Hyperlien concernant la Notice explicative consacrée aux biens issus du réemploi ou de la réutilisation ou intégrant des matières recyclées (art. 58)
https://www.ecologie.gouv.fr/sites/default/files/Notice%20explicative%20DCE%202021-254%20art%2058.pdf

- Son article 59 prévoit que la commande publique tient compte notamment de la performance environnementale des produits, en particulier de leur caractère biosourcé ;

- Son article 60 a introduit l’article L.2172-6 au CCP qui porte sur l’acquisition des pneumatiques rechapés.
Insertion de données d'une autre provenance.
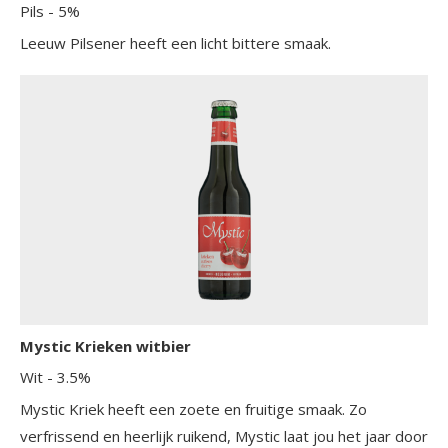
Pils
- 5%
Leeuw Pilsener heeft een licht bittere smaak.
Mystic Krieken witbier
Wit
- 3.5%
Mystic Kriek heeft een zoete en fruitige smaak. Zo
verfrissend en heerlijk ruikend, Mystic laat jou het jaar door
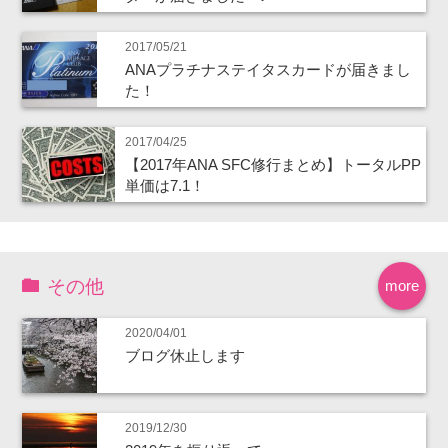
2017/05/21
ANAプラチナステイタスカードが届きまし
た！
2017/04/25
【2017年ANA SFC修行まとめ】トータルPP
単価は7.1！
その他
more
2020/04/01
ブログ休止します
2019/12/30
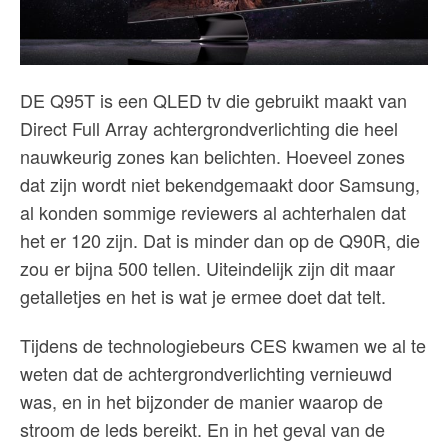
DE Q95T is een QLED tv die gebruikt maakt van
Direct Full Array achtergrondverlichting die heel
nauwkeurig zones kan belichten. Hoeveel zones
dat zijn wordt niet bekendgemaakt door Samsung,
al konden sommige reviewers al achterhalen dat
het er 120 zijn. Dat is minder dan op de Q90R, die
zou er bijna 500 tellen. Uiteindelijk zijn dit maar
getalletjes en het is wat je ermee doet dat telt.
Tijdens de technologiebeurs CES kwamen we al te
weten dat de achtergrondverlichting vernieuwd
was, en in het bijzonder de manier waarop de
stroom de leds bereikt. En in het geval van de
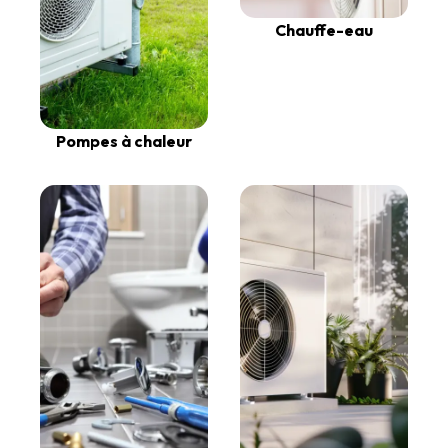
Chauffe-eau
Pompes à chaleur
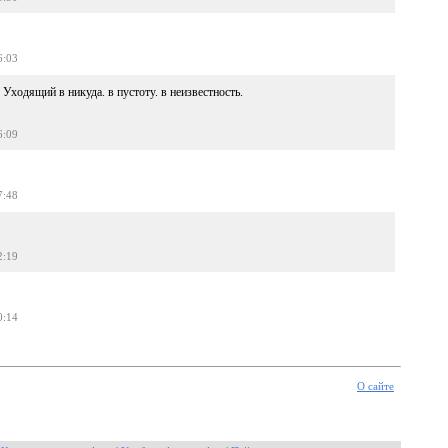
6:03
 Уходящий в никуда. в пустоту. в неизвестность.
6:09
7:48
2:19
0:14
О сайте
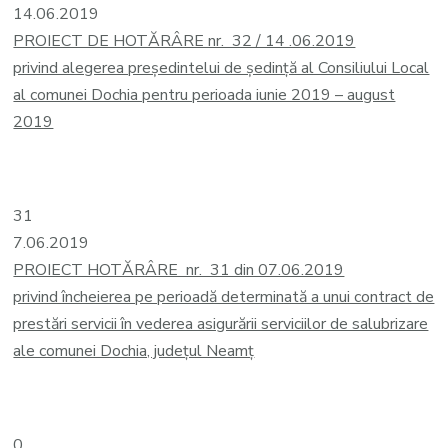
14.06.2019
PROIECT DE HOTĂRÂRE nr. 32 / 14 .06.2019
privind alegerea președintelui de ședință al Consiliului Local
al comunei Dochia pentru perioada iunie 2019 – august
2019
31
7.06.2019
PROIECT HOTĂRÂRE nr. 31 din 07.06.2019
privind încheierea pe perioadă determinată a unui contract de
prestări servicii în vederea asigurării serviciilor de salubrizare
ale comunei Dochia, județul Neamț
0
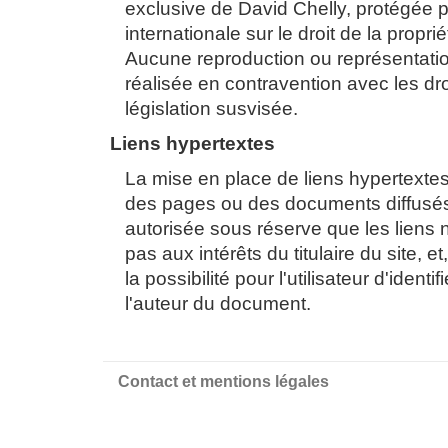
exclusive de David Chelly, protégée pa
internationale sur le droit de la proprié
Aucune reproduction ou représentatio
réalisée en contravention avec les dro
législation susvisée.
Liens hypertextes
La mise en place de liens hypertextes
des pages ou des documents diffusés s
autorisée sous réserve que les liens 
pas aux intérêts du titulaire du site, et
la possibilité pour l'utilisateur d'identifi
l'auteur du document.
Contact et mentions légales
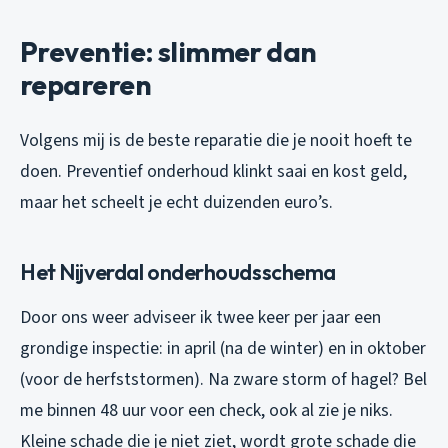
Preventie: slimmer dan
repareren
Volgens mij is de beste reparatie die je nooit hoeft te
doen. Preventief onderhoud klinkt saai en kost geld,
maar het scheelt je echt duizenden euro’s.
Het Nijverdal onderhoudsschema
Door ons weer adviseer ik twee keer per jaar een
grondige inspectie: in april (na de winter) en in oktober
(voor de herfststormen). Na zware storm of hagel? Bel
me binnen 48 uur voor een check, ook al zie je niks.
Kleine schade die je niet ziet, wordt grote schade die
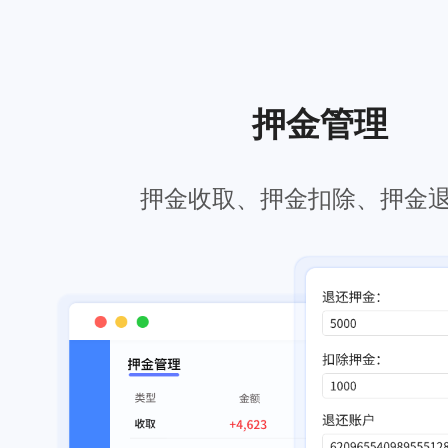
押金管理
押金收取、押金扣除、押金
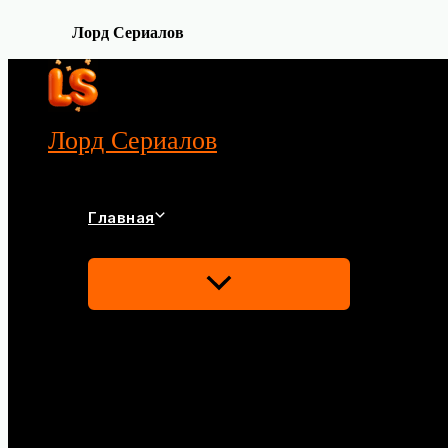
Лорд Сериалов
Перейти
к
содержимому
Лорд Сериалов
Главная
Переключатель
Меню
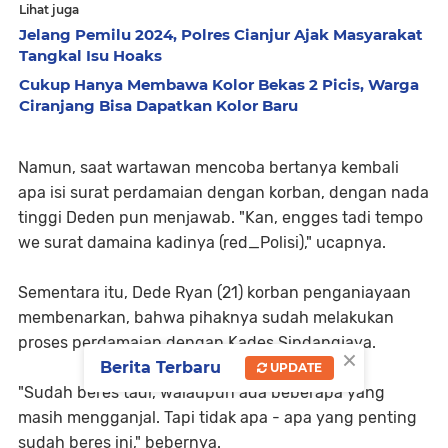
Lihat juga
Jelang Pemilu 2024, Polres Cianjur Ajak Masyarakat
Tangkal Isu Hoaks
Cukup Hanya Membawa Kolor Bekas 2 Picis, Warga
Ciranjang Bisa Dapatkan Kolor Baru
Namun, saat wartawan mencoba bertanya kembali
apa isi surat perdamaian dengan korban, dengan nada
tinggi Deden pun menjawab. "Kan, engges tadi tempo
we surat damaina kadinya (red_Polisi)," ucapnya.
Sementara itu, Dede Ryan (21) korban penganiayaan
membenarkan, bahwa pihaknya sudah melakukan
proses perdamaian dengan Kades Sindangjaya.
×
Berita Terbaru
UPDATE
"Sudah beres tadi, walaupun ada beberapa yang
masih mengganjal. Tapi tidak apa - apa yang penting
sudah beres ini," bebernya.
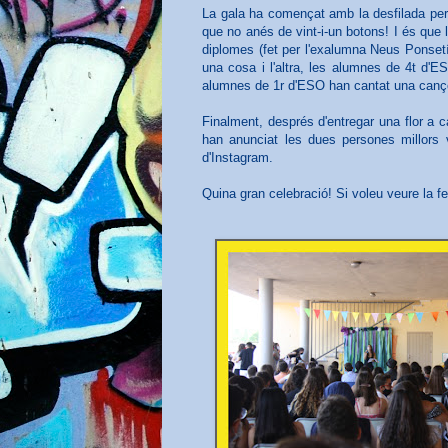
La gala ha començat amb la desfilada per 
que no anés de vint-i-un botons! I és que
diplomes (fet per l'exalumna Neus Ponsetí
una cosa i l'altra, les alumnes de 4t d'E
alumnes de 1r d'ESO han cantat una cançó
Finalment, després d'entregar una flor a 
han anunciat les dues persones millors 
d'Instagram.
Quina gran celebració! Si voleu veure la 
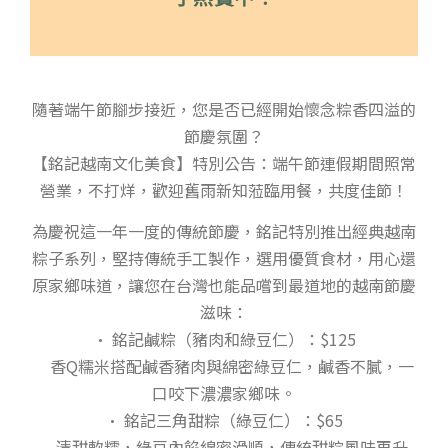
隨著端午節腳步接近，您是否已經開始懷念粽香四溢的
節慶氛圍？
【銘記越南文化美食】特別公告：端午節連假期間照常
營業，不打烊，歡迎舊雨新知蒞臨用餐，共度佳節！
為慶祝這一年一度的傳統節慶，銘記特別推出經典越南
粽子系列，堅持傳統手工製作，選用優質食材，用心還
原家鄉味道，讓您在台灣也能品嚐到最道地的越南節慶
滋味：
• 銘記鹹粽（豬肉和綠豆仁）：$125
香Q糯米搭配鹹香豬肉與綿密綠豆仁，鹹香不膩，一
口咬下濃濃家鄉味。
• 銘記三角甜粽（綠豆仁）：$65
清甜軟糯，綠豆內餡綿密滑順，傳統甜粽風味再升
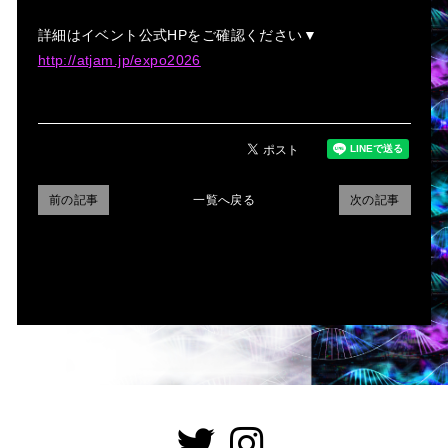
詳細はイベント公式HPをご確認ください▼
http://atjam.jp/expo2026
前の記事
一覧へ戻る
次の記事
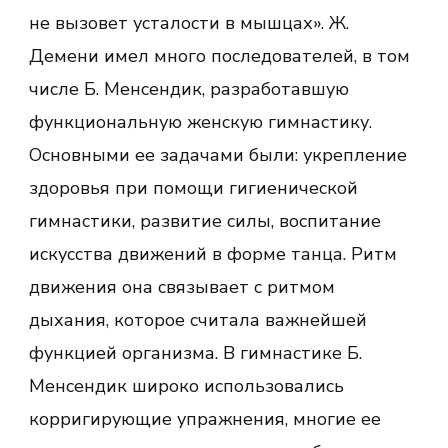
не вызовет усталости в мышцах». Ж.
Демени имел много последователей, в том
числе Б. Менсендик, разработавшую
функциональную женскую гимнастику.
Основными ее задачами были: укрепление
здоровья при помощи гигиенической
гимнастики, развитие силы, воспитание
искусства движений в форме танца. Ритм
движения она связывает с ритмом
дыхания, которое считала важнейшей
функцией организма. В гимнастике Б.
Менсендик широко использовались
корригирующие упражнения, многие ее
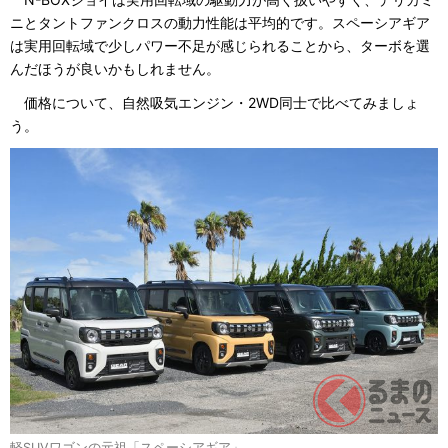
ニとタントファンクロスの動力性能は平均的です。スペーシアギア
は実用回転域で少しパワー不足が感じられることから、ターボを選
んだほうが良いかもしれません。
価格について、自然吸気エンジン・2WD同士で比べてみましょ
う。
軽SUVワゴンの元祖「スペーシアギア」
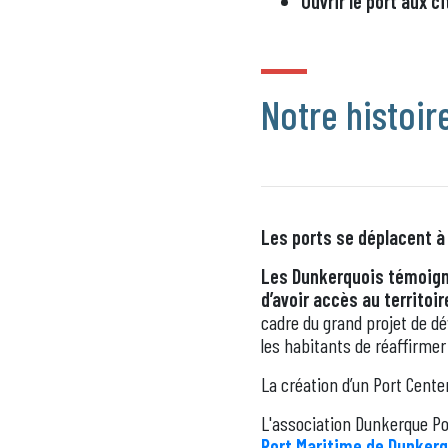
Ouvrir le port aux c
Notre histoir
Les ports se déplacent à 
Les Dunkerquois témoigna
d’avoir accès au territoi
cadre du grand projet de d
les habitants de réaffirmer 
La création d’un Port Cente
L'association Dunkerque Po
Port Maritime de Dunker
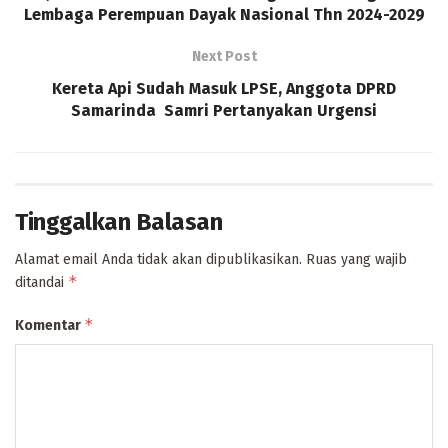
Lembaga Perempuan Dayak Nasional Thn 2024-2029
Next Post
Kereta Api Sudah Masuk LPSE, Anggota DPRD
Samarinda Samri Pertanyakan Urgensi
Tinggalkan Balasan
Alamat email Anda tidak akan dipublikasikan.
Ruas yang wajib
*
ditandai
*
Komentar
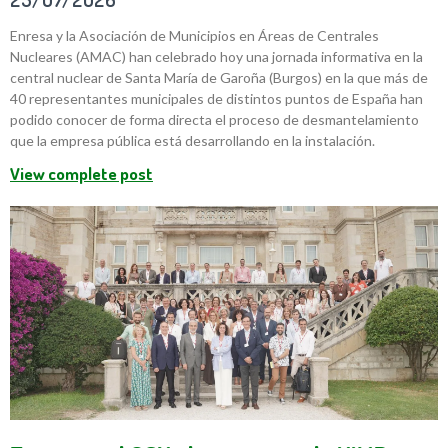
Enresa y la Asociación de Municipios en Áreas de Centrales
Nucleares (AMAC) han celebrado hoy una jornada informativa en la
central nuclear de Santa María de Garoña (Burgos) en la que más de
40 representantes municipales de distintos puntos de España han
podido conocer de forma directa el proceso de desmantelamiento
que la empresa pública está desarrollando en la instalación.
View complete post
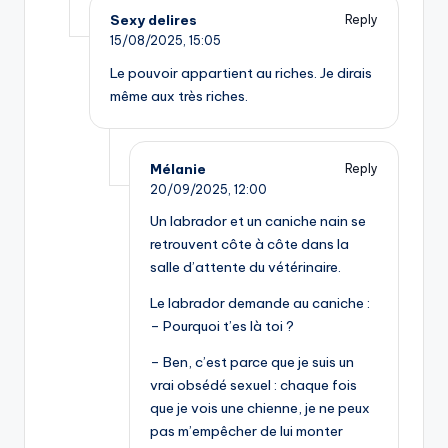
Sexy delires
Reply
15/08/2025,
15:05
Le pouvoir appartient au riches. Je dirais
même aux très riches.
Mélanie
Reply
20/09/2025,
12:00
Un labrador et un caniche nain se
retrouvent côte à côte dans la
salle d’attente du vétérinaire.
Le labrador demande au caniche :
– Pourquoi t’es là toi ?
– Ben, c’est parce que je suis un
vrai obsédé sexuel : chaque fois
que je vois une chienne, je ne peux
pas m’empêcher de lui monter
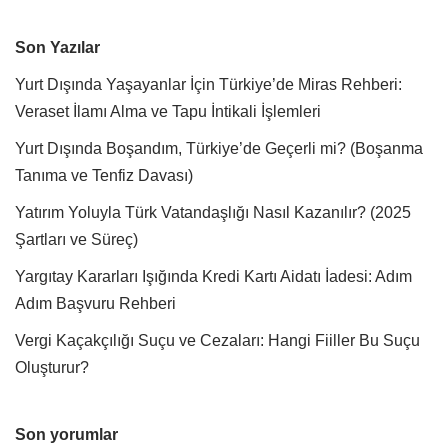
Son Yazılar
Yurt Dışında Yaşayanlar İçin Türkiye’de Miras Rehberi:
Veraset İlamı Alma ve Tapu İntikali İşlemleri
Yurt Dışında Boşandım, Türkiye’de Geçerli mi? (Boşanma
Tanıma ve Tenfiz Davası)
Yatırım Yoluyla Türk Vatandaşlığı Nasıl Kazanılır? (2025
Şartları ve Süreç)
Yargıtay Kararları Işığında Kredi Kartı Aidatı İadesi: Adım
Adım Başvuru Rehberi
Vergi Kaçakçılığı Suçu ve Cezaları: Hangi Fiiller Bu Suçu
Oluşturur?
Son yorumlar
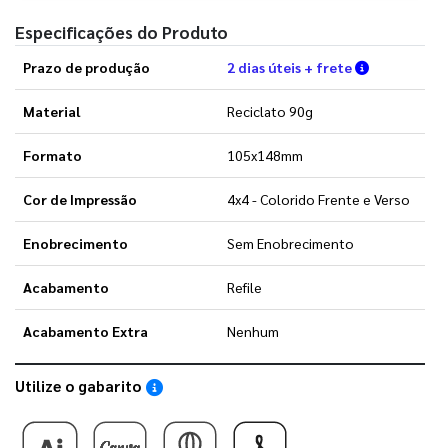
Especificações do Produto
Verifique a
Prazo de produção
2 dias úteis + frete
Material
Reciclato 90g
Formato
105x148mm
Cor de Impressão
4x4 - Colorido Frente e Verso
Enobrecimento
Sem Enobrecimento
Acabamento
Refile
Acabamento Extra
Nenhum
Utilize o gabarito
Saiba como utilizar os nossos gabaritos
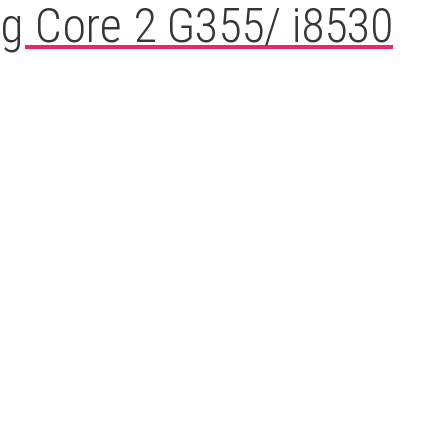
g Core 2 G355/ i8530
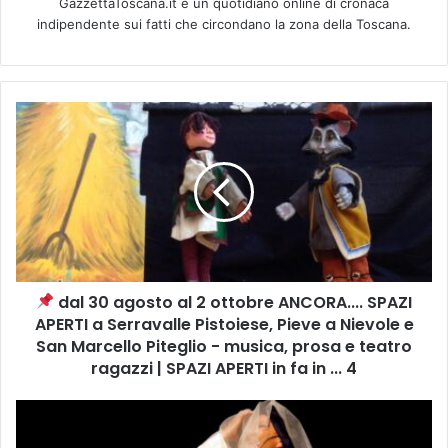
GazzettaToscana.it è un quotidiano online di cronaca
indipendente sui fatti che circondano la zona della Toscana.
d
a
l
3
0
a
g
o
dal 30 agosto al 2 ottobre ANCORA.... SPAZI
s
APERTI a Serravalle Pistoiese, Pieve a Nievole e
t
o
San Marcello Piteglio - musica, prosa e teatro
a
ragazzi | SPAZI APERTI in fa in ... 4
l
2
T
o
E
t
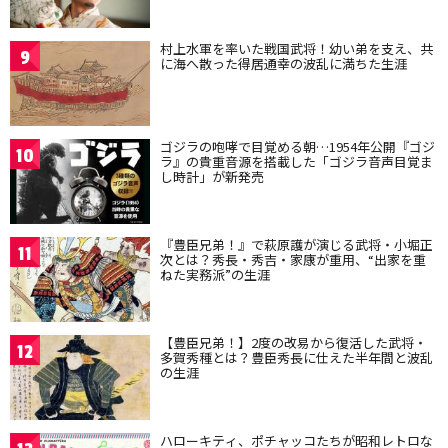
村上水軍を率いた戦国武将！幼い弟を支え、共
9
に海へ散った得居通幸の波乱に満ちた生涯
ゴジラの咆哮で目覚める朝…1954年公開『ゴジ
10
ラ』の貴重音源を搭載した「ゴジラ音声目覚ま
し時計」が新発売
『豊臣兄弟！』で萩原護が演じる武将・小堀正
11
次とは？秀長・秀吉・家康が重用、“出家を重
ねた実務派”の生涯
【豊臣兄弟！】2度の改易から復活した武将・
12
多賀秀種とは？豊臣秀長に仕えた半年間と波乱
の生涯
ハローキティ、ポチャッコたちが昭和レトロな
  • Les articles R.2152-9 et R.2152-10 du Code de la Commande Publique disposent déjà que les acheteurs peuvent recourir au critère d’attribution du coût, approche globale fondée sur le « coût du cycle de vie ». Les coûts supportés sont ainsi pris en compte de manière complète, c’est-à-dire qu’est pris enc compte, tout ou partie des coûts imputables à un produit, à un service ou à un ouvrage tout au long de son cycle de vie (coûts de maintenance, d’utilisation, des externalités environnementales et coûts/gains liés à la fin de vie du produit ou de l’ouvrage : recyclage, démantèlement, réutilisation, valorisation des déchets etc).
  • L’ordonnance n° 2021-1490 du 17 novembre 2021 portant transposition de la directive 2019/1161 du Parlement européen et du Conseil du 20 juin 2019 modifiant la directive 2009/33/CE relative à la promotion de véhicules de transport routier propres et économes en énergie introduit des obligations de verdissement des flottes de véhicules.
    Les dispositions des articles L.224-7 et L.224-8 du code l’environnement, dans leur rédaction issue de l’ordonnance sont applicables aux marchés publics et aux contrats de concession. Ils disposent que les collectivités qui gèrent directement ou indirectement un parc des véhicules doivent selon les dates et une proportion qu’ils fixent renouveler leur parc pour des véhicules à faibles émissions.
  • La loi n° 2018-938 du 30 octobre 2018 pour l’équilibre des relations commerciales dans le secteur agricole et alimentaire et une alimentation saine, durable et accessible à tous « dite loi EGAlim » (article 24) impose dans les marchés de restauration collective (cantines scolaires notamment), que 50 % au moins des produits utilisés soient « sous signes » de qualité et d’origine, dont au moins 20 % issus de l’agriculture biologique au 1er janvier 2022.
Plateforme gouvernementale « macantine »
[https://agriculture.gouv.fr/ma-cantine-la-plateforme-gouvernementale-dediee-aux-gestionnaires-de-cantines]
Guides Egalim de l’achat public pour la restauration collective en gestion directe ; pour la restauration collective avec prestations de services :
https://medias.amf.asso.fr/upload/files/CNRC%20Guide%20acheteurs%20gestion%20directe%2011%202021.pdf
  • La loi n° 2015-992 du 17 août 2015 relative à la transition énergétique pour la croissance verte (article 8) vise à l’exemplarité des constructions publiques en matière de performance énergétique et environnementale
  • Le décret n° 2016-1821 du 21 décembre 2016 définit les exigences auxquelles doit satisfaire un bâtiment à énergie positive d’une part et un bâtiment à haute performance environnementale d’autre part.
  • L’arrêté du 10 avril 2017 relatif aux constructions à énergie positive et à haute performance environnementale sous maîtrise d’ouvrage de l’État, de ses établissements publics et des collectivités territoriales permet de mettre en œuvre les dispositions de l’article 8 de la loi précitée.